Ohio Break Laws

January 8th 2024

In Ohio, employees are protected by various break laws that ensure their rights and well-being in the workplace.

This article will provide an overview of different aspects of breaks in Ohio, such as meal breaks and rest breaks, compensation, as well as the consequences of violating such laws, outlining the rights and obligations of both employees and employers.

This article covers:

What are the Types of Breaks offered in Ohio?

In Ohio, employers are not mandated by federal or state law to offer their employees lunch breaks or rest periods during their work hours. 

However, if an employer decides to provide such breaks, they must abide by certain set regulations. 

As such, short rest breaks, which are defined as periods of time during work that last for 20 minutes or less, including brief interruptions in job duties such as bathroom breaks, must be compensated at the same hourly rate of the employee.

On the other hand, meal breaks lasting 30 minutes or more are not required to be compensated, but employees who take unpaid breaks must be relieved of all job responsibilities during that time. 

If an employee is required to clock out for their meal break, they must receive an uninterrupted 30 minutes. 

However, if they are assigned work tasks, such as assisting a customer, during their break, the break time is considered as time worked and should be compensated.

It’s worth noting that the state of Ohio obligates employers to provide breaks for underage employees. 

The law specifies that minors working continuously for 5 hours or more must receive a minimum of 30 minutes for meal or rest time.

Breastfeeding Breaks in Ohio

Federally, the United States FLSA laws mandate that employers provide nursing mothers with reasonable break time and appropriate facilities in which they can express their breast milk.

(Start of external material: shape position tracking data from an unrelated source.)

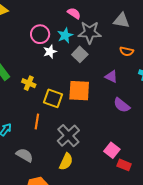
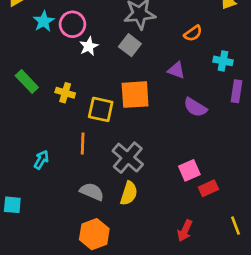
cyan star: (65, 35) -> (44, 21), moved
orange semicircle: (127, 51) -> (193, 33), turned -40
pink square: (112, 150) -> (189, 170), turned 35
gray semicircle: (25, 155) -> (92, 192), moved
red rectangle: (124, 165) -> (208, 188), turned -40

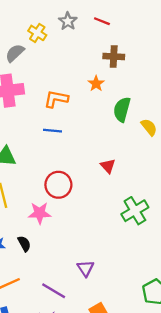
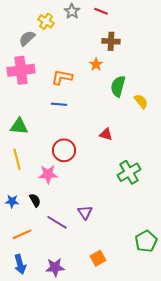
red triangle: (108, 166) -> (106, 134), turned -32
purple triangle: (85, 268) -> (85, 212), moved
purple line: (54, 291) -> (57, 222), moved

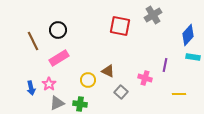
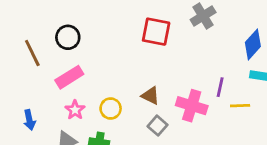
brown triangle: (108, 71) -> (150, 96), moved
pink cross: (145, 78) -> (192, 106), size x1.5
pink star: (49, 84) -> (75, 110), moved
yellow line: (179, 94) -> (240, 106), moved

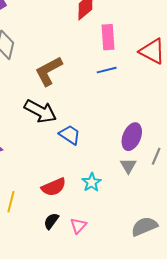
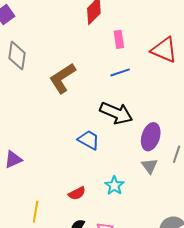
pink rectangle: (108, 37) -> (119, 39), size x0.7
black arrow: (40, 111) -> (116, 113), moved
red semicircle: (54, 187) -> (77, 193), size x0.7

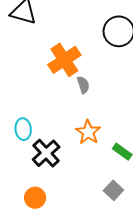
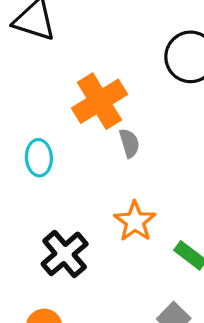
cyan ellipse: (23, 129) -> (39, 158), moved

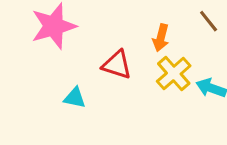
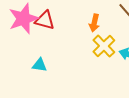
red triangle: (117, 65) -> (45, 20), moved

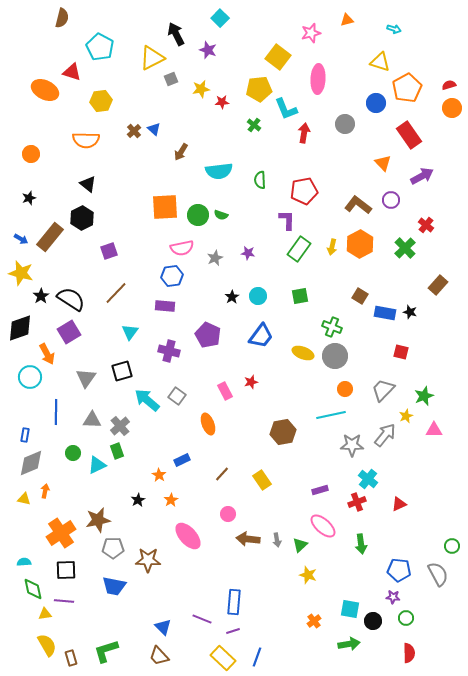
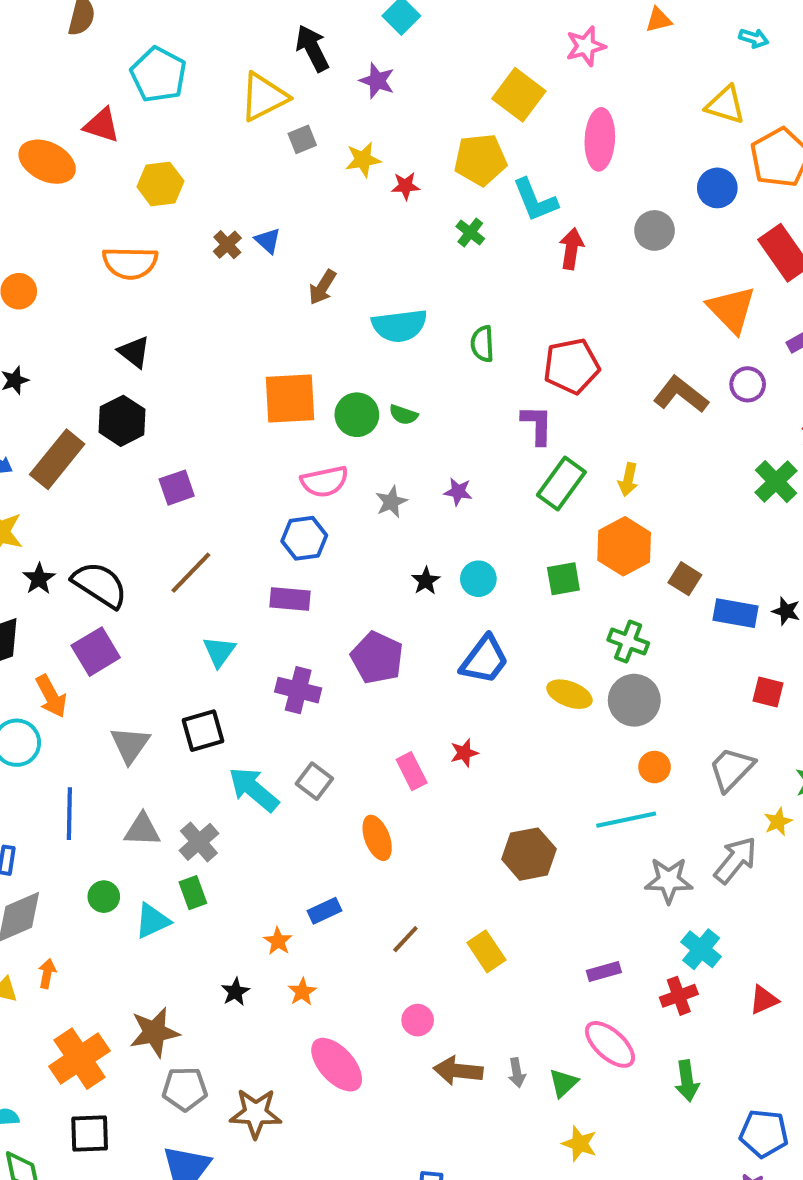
orange triangle: (383, 163) -> (731, 309), size x1.5
orange hexagon: (360, 244) -> (624, 546), moved

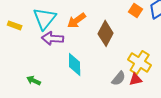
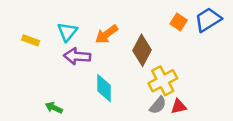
cyan triangle: (45, 18) -> (67, 32), size x0.7
yellow cross: (140, 62) -> (163, 81), moved, turned 30

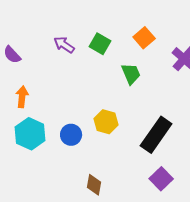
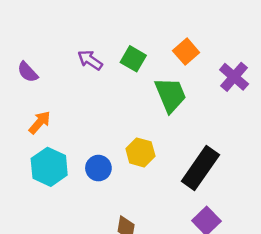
green trapezoid: (131, 74) -> (170, 95), size x1.4
orange arrow: (22, 97) -> (40, 122), turned 35

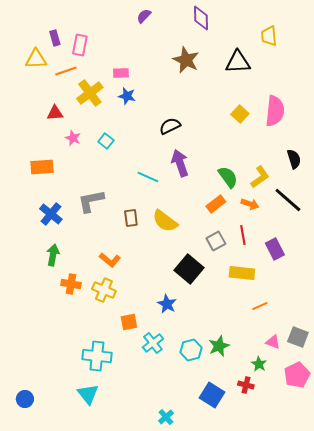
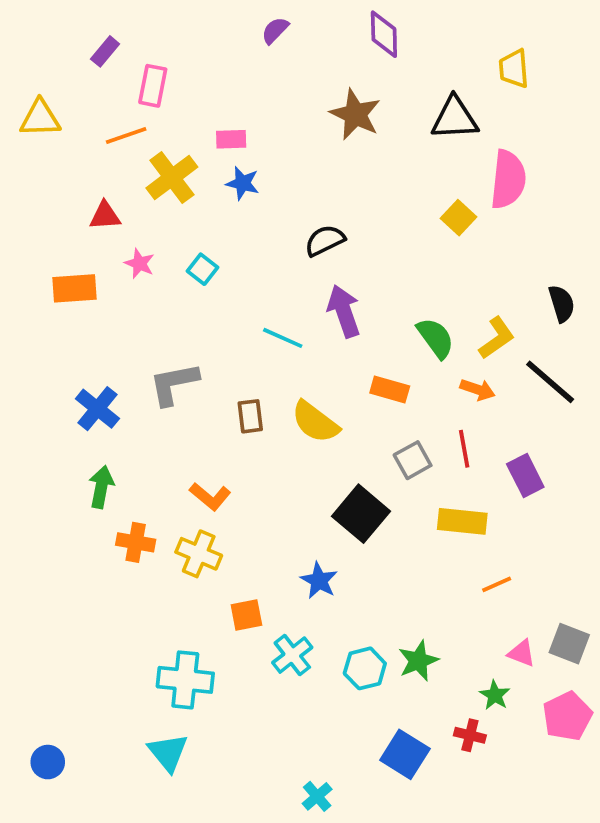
purple rectangle: (55, 38) -> (105, 51), moved, turned 56
yellow triangle: (36, 59) -> (40, 118), moved
pink semicircle: (275, 111) -> (508, 179), moved
orange rectangle: (42, 167) -> (75, 288), moved
orange rectangle: (216, 204) -> (390, 390), moved, turned 54

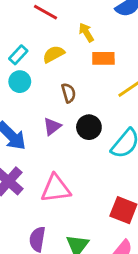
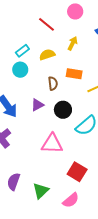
yellow arrow: (86, 32) -> (73, 43), turned 48
orange rectangle: (103, 58) -> (74, 74), moved
pink triangle: (56, 189) -> (52, 144), moved

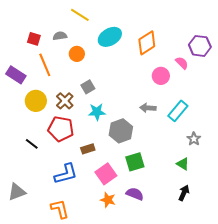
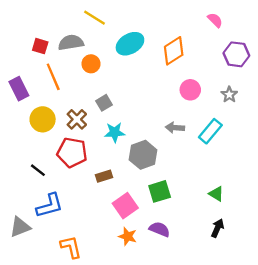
gray semicircle: (60, 36) -> (71, 43), size x1.5
pink semicircle: (182, 63) -> (215, 20), moved
purple rectangle: (16, 75) -> (19, 89), turned 30
gray star: (194, 139) -> (229, 95), moved
blue L-shape: (66, 174) -> (50, 206), moved

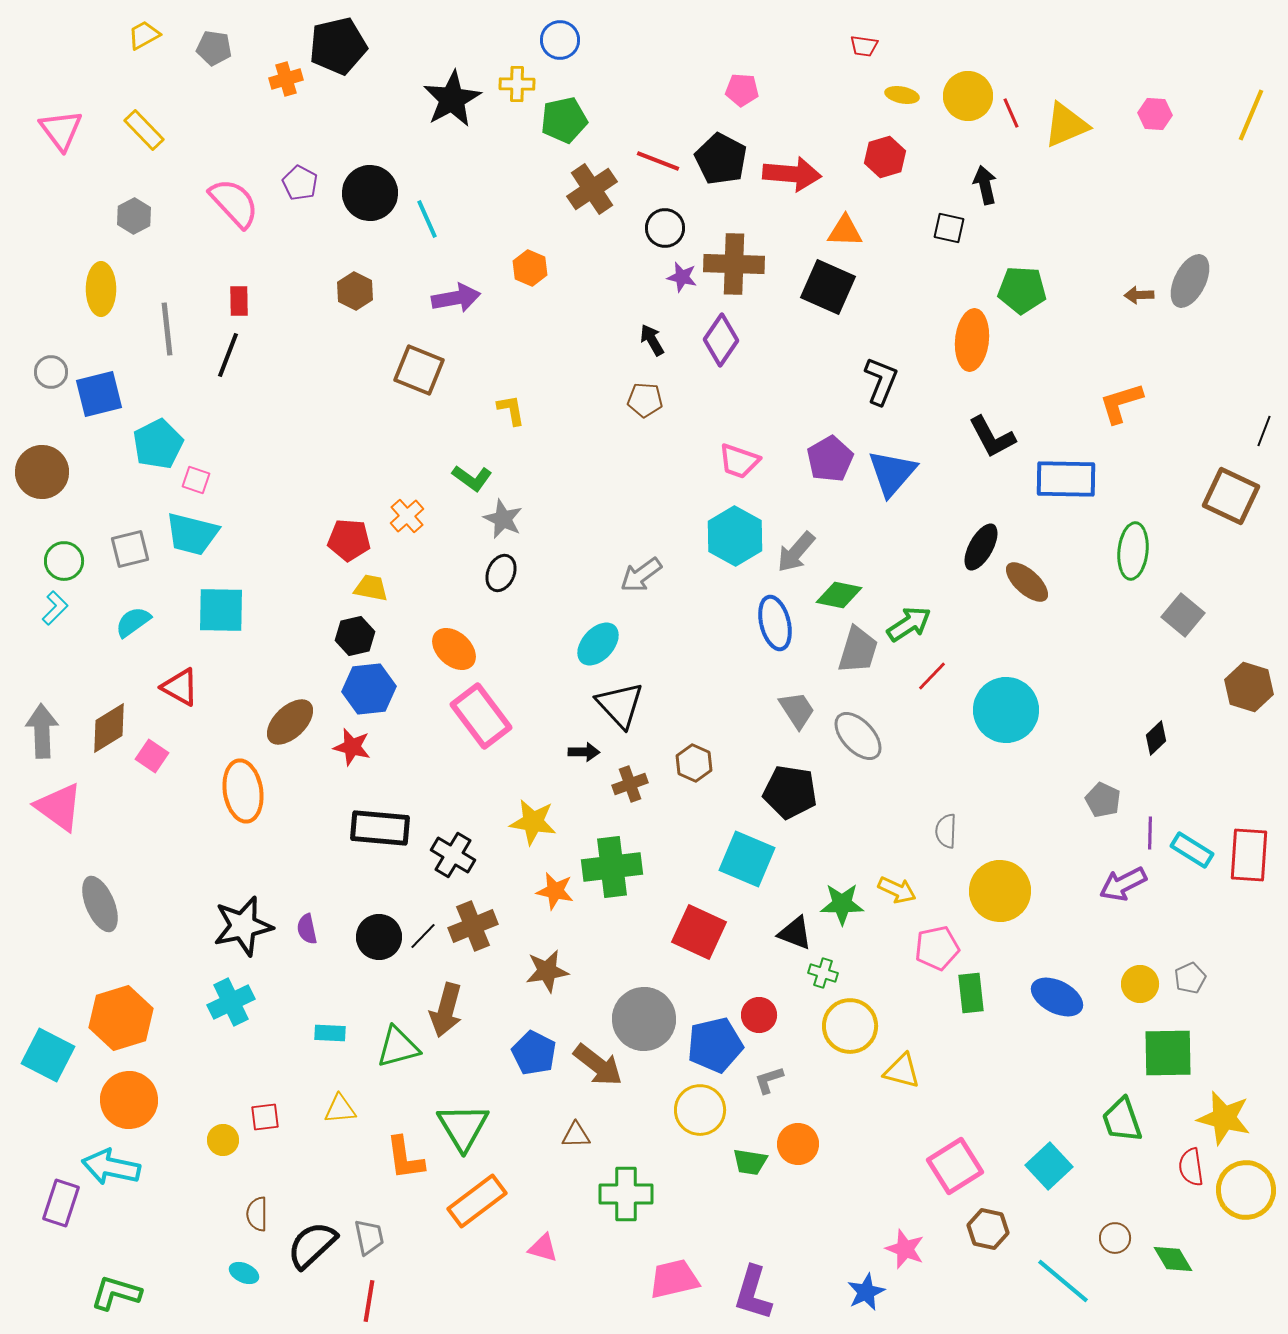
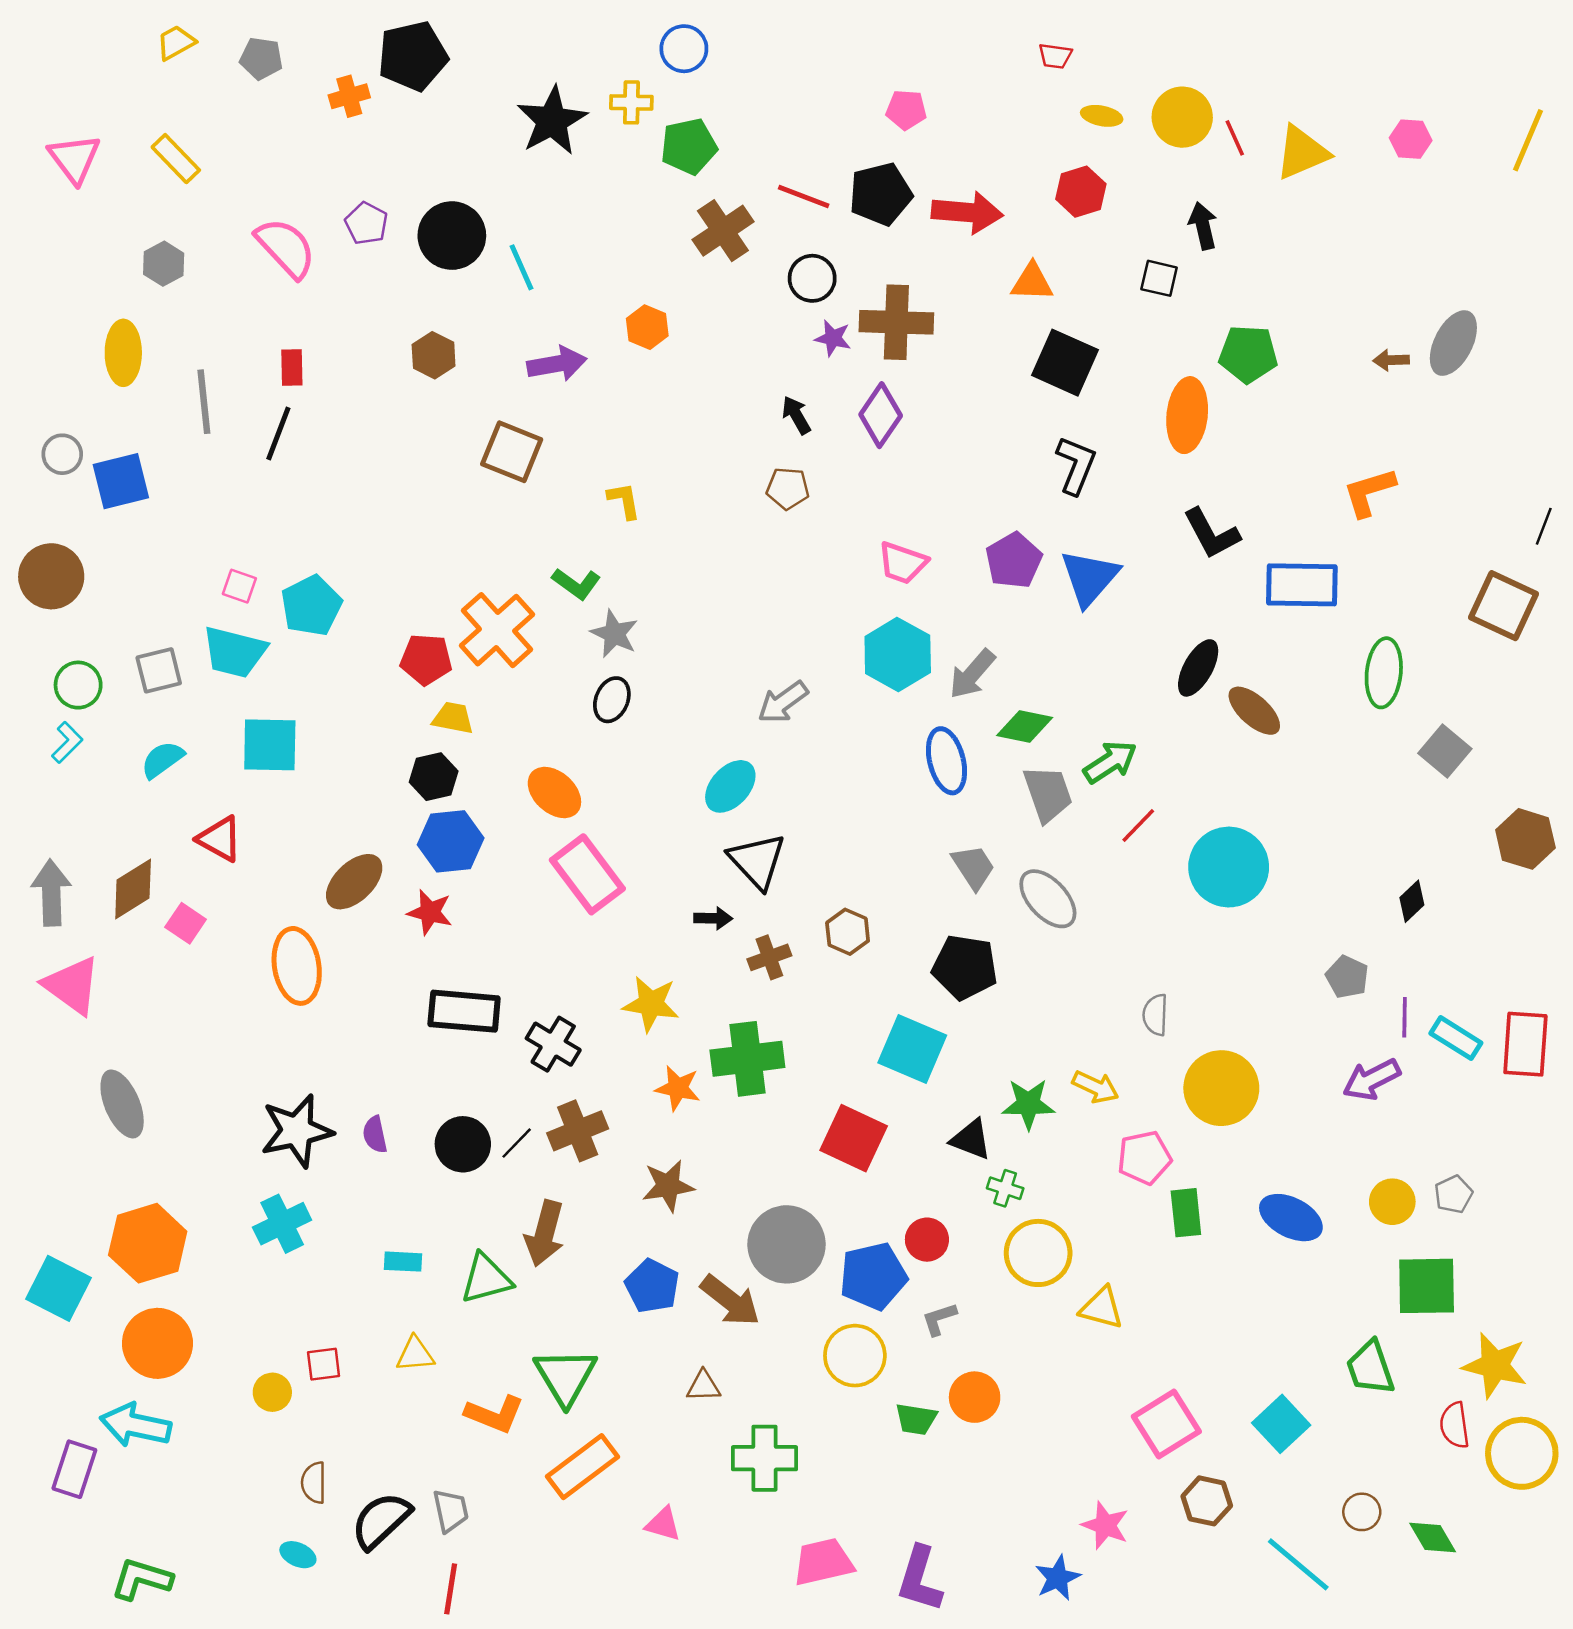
black pentagon: (721, 159) -> (881, 194), turned 30
black square: (828, 287) -> (1065, 363), moved
cyan pentagon: (158, 444) -> (311, 606), moved
orange cross: (407, 516) -> (497, 630), size x1.8
gray trapezoid: (858, 650) -> (1048, 794), turned -36
orange L-shape: (405, 1158) -> (495, 1414), turned -60

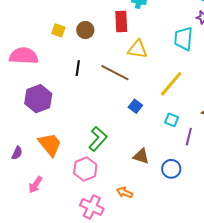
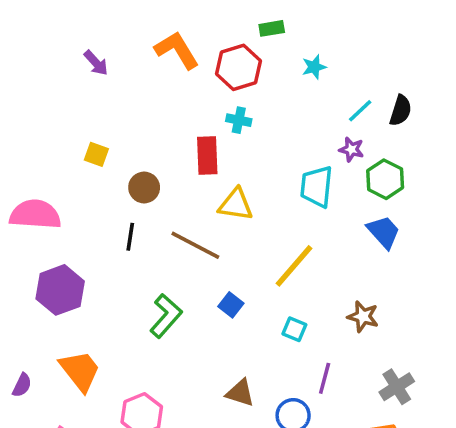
yellow square: (58, 30) -> (96, 154), moved
brown circle: (85, 30) -> (144, 187), moved
purple line: (189, 137) -> (325, 378), moved
green L-shape: (98, 139) -> (166, 316), moved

Adequate facilities that accommodate their needs should be provided, but not restrooms or toilet stalls.

Following childbirth, this right extends for up to a year.

Further, employees also have the right to take breaks specifically through the Break Time for Nursing Mothers Act of 2010. This legislation obligates employers to not only permit breaks for breastfeeding mothers but also provide a designated private space for them to express breast milk during their workday.

Compensation for Sleeping Time in Ohio

Certain occupations such as healthcare or security may require employees to work overnight shifts and to sleep during the shift.

Sleeping time is regulated by Ohio labor laws, taking guidance from the Fair Labor Standards Act (FLSA) to promote adequate rest in the workplace.

According to these laws, employees who work for more than 24 hours are entitled to be paid for both sleep time and meal time, unless they have a specific agreement with their employer stating otherwise.

However, employers can only credit up to eight hours of sleep time towards non-working hours.

If an employer does not provide sufficient time for restful sleep, defined as a minimum of five consecutive hours, the employee must be compensated for that period of time.

If you want to know more about the entitlements of employees in Ohio, you can read our guides on your rights as a salaried employee in Ohio, and your rights as an hourly employee in Ohio.

Meal and Break Period Regulations for Minors in Ohio

According to Ohio law, minors must be given a 30-minute meal break if they have worked for five hours or more.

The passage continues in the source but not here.